Underground Gardens vs Obsidian Green
Where Underground Gardens belongs to Behr's range, Obsidian Green is a Little Greene color. Hue-wise, Underground Gardens belongs to the green-grey family and Obsidian Green to the green family. Underground Gardens (LRV 28) reflects noticeably more light than Obsidian Green (LRV 1), a difference of 27 points that becomes especially apparent in rooms with limited natural light. Both lean green, so they'll behave similarly in mixed or changing light conditions. With a ΔE of 49.8, the contrast is hard to miss. These aren't variations on a theme — they're two different answers to the same question. Below you'll find 1 real-room photo comparison where both colors appear side by side, plus 5 simulated room previews.
Underground Gardens vs Obsidian Green in Real Spaces
1 real room side by side. Seeing Underground Gardens and Obsidian Green in actual rooms makes the difference concrete; browse the spaces below to get a feel for how each color lives on a wall.
House
Seen across an entire facade, subtle tonal differences become pronounced. What reads as nearly the same on a chip often reads as clearly different at scale. Underground Gardens reflects noticeably more light off the walls, making the space read more open than Obsidian Green.
Color Details
Underground Gardens vs Obsidian Green Simulated Comparison
5 simulated room previews — drag the slider on each to see Underground Gardens on one side and Obsidian Green on the other.

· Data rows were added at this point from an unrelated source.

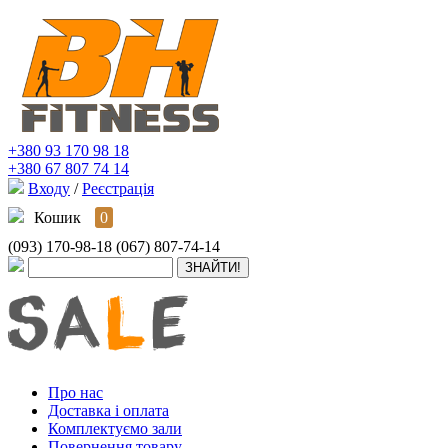
+380 93 170 98 18
+380 67 807 74 14
Входу
/
Реєстрація
Кошик
0
(093) 170-98-18
(067) 807-74-14
Про нас
Доставка і оплата
Комплектуємо зали
Повернення товару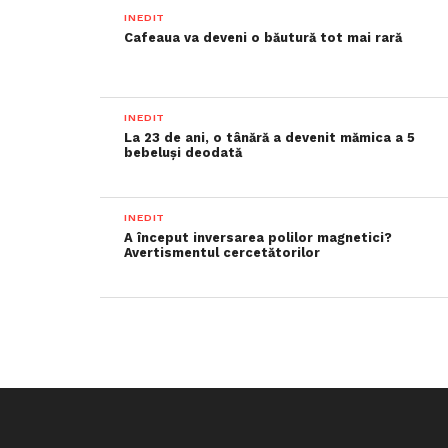
INEDIT
Cafeaua va deveni o băutură tot mai rară
INEDIT
La 23 de ani, o tânără a devenit mămica a 5
bebeluși deodată
INEDIT
A început inversarea polilor magnetici?
Avertismentul cercetătorilor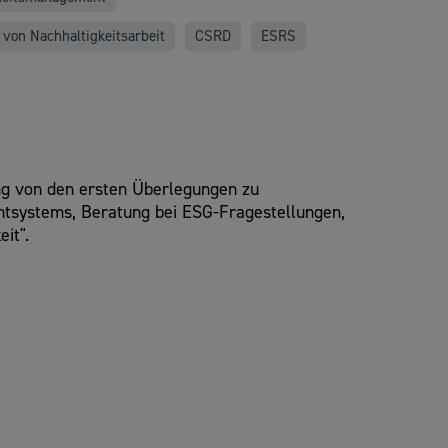
von Nachhaltigkeitsarbeit
CSRD
ESRS
zung von den ersten Überlegungen zu
entsystems, Beratung bei ESG-Fragestellungen,
it".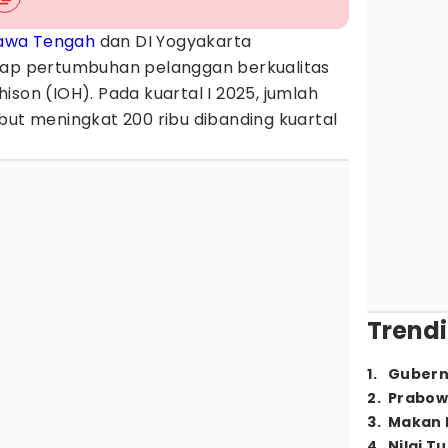
awa Tengah
dan DI Yogyakarta
dap pertumbuhan pelanggan berkualitas
son (IOH). Pada kuartal I 2025, jumlah
but meningkat 200 ribu dibanding kuartal
Trendi
1
.
Gubern
2
.
Prabow
3
.
Makan B
4
.
Nilai T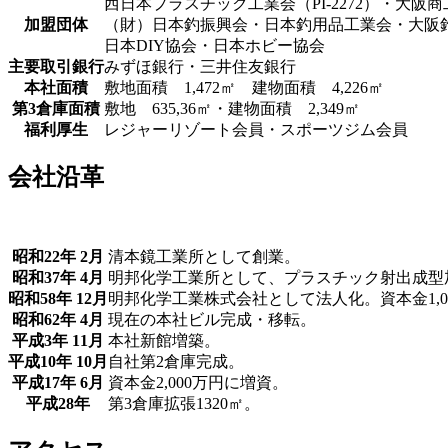
西日本プラスチック工業会（PI-2272）・大阪
加盟団体
（財）日本釣振興会・日本釣用品工業会・大阪
日本DIY協会・日本ホビー協会
主要取引銀行
みずほ銀行・三井住友銀行
本社面積
敷地面積 1,472㎡ 建物面積 4,226㎡
第3倉庫面積
敷地 635,36㎡・建物面積 2,349㎡
福利厚生
レジャーリゾート会員・スポーツジム会員
会社沿革
昭和22年 2月
清本鏡工業所として創業。
昭和37年 4月
明邦化学工業所として、プラスチック射出成型
昭和58年 12月
明邦化学工業株式会社として法人化。資本金1,0
昭和62年 4月
現在の本社ビル完成・移転。
平成3年 11月
本社新館増築。
平成10年 10月
自社第2倉庫完成。
平成17年 6月
資本金2,000万円に増資。
平成28年
第3倉庫拡張1320㎡。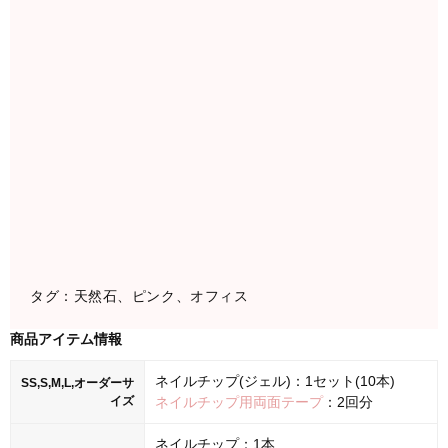
タグ：天然石、ピンク、オフィス
商品アイテム情報
ネイルチップ(ジェル)：1セット(10本)
SS,S,M,L,オーダーサ
イズ
ネイルチップ用両面テープ
：2回分
ネイルチップ：1本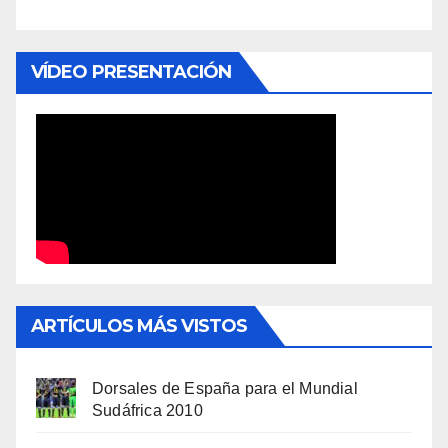
VÍDEO PRESENTACIÓN
ARTÍCULOS MÁS VISTOS
Dorsales de España para el Mundial
Sudáfrica 2010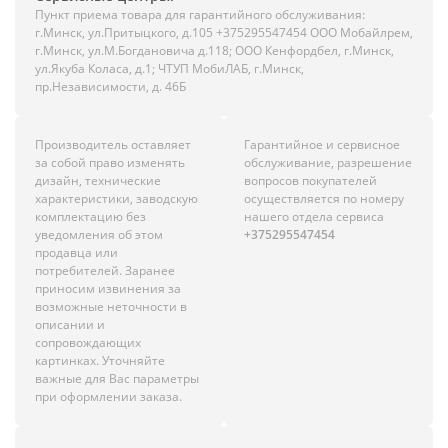
Пункт приема товара для гарантийного обслуживания:
г.Минск, ул.Притыцкого, д.105 +375295547454 ООО Мобайлрем,
г.Минск, ул.М.Богдановича д.118; ООО Кенфордбел, г.Минск,
ул.Якуба Коласа, д.1; ЧТУП МобиЛАБ, г.Минск,
пр.Независимости, д. 46Б
Производитель оставляет
Гарантийное и сервисное
за собой право изменять
обслуживание, разрешение
дизайн, технические
вопросов покупателей
характеристики, заводскую
осуществляется по номеру
комплектацию без
нашего отдела сервиса
уведомления об этом
+375295547454
продавца или
потребителей. Заранее
приносим извинения за
возможные неточности в
описании и
сопровождающих
картинках. Уточняйте
важные для Вас параметры
при оформлении заказа.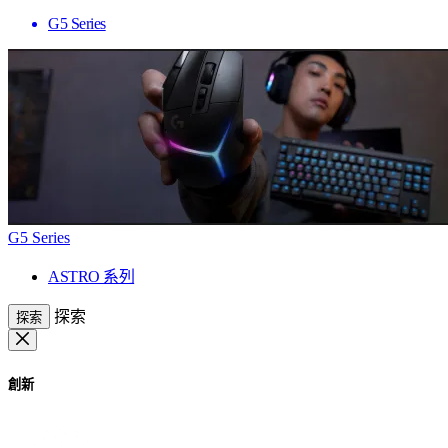
G5 Series
G5 Series
ASTRO 系列
探索
探索
創新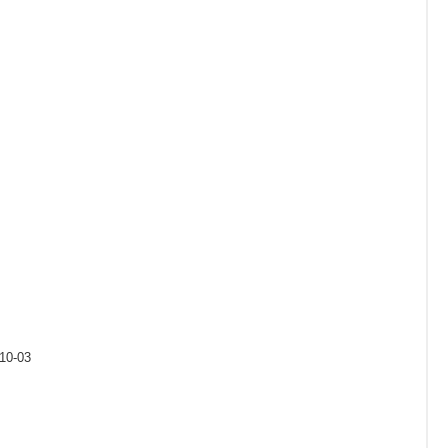
-10-03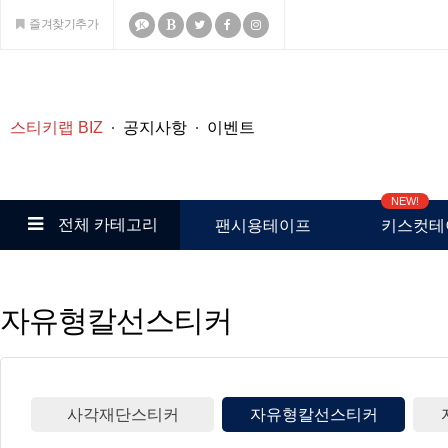
즐겨찾기추가
K
스티키랩 BIZ
공지사항
이벤트
NEW!
전체 카테고리
팬시용테이프
키스컷테
자유형칼선스티커
사각재단스티커
자유형칼선스티커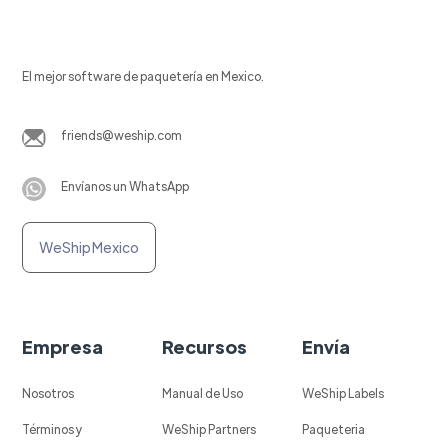
El mejor software de paquetería en Mexico.
friends@weship.com
Envíanos un WhatsApp
WeShip Mexico
Empresa
Recursos
Envía
Nosotros
Manual de Uso
WeShip Labels
Términos y
WeShip Partners
Paqueteria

Digital color is approximate. These simulations are generated from the manufacturer's hex values and overlaid on grayscale room photos — your screen's calibration, brightness, and viewing angle all affect how they render. Before committing to either color, test physical samples in your own space under the light you actually live with.
More Underground Gardens comparisons
See how Underground Gardens stacks up against other well-photographed colors across different brands and tones.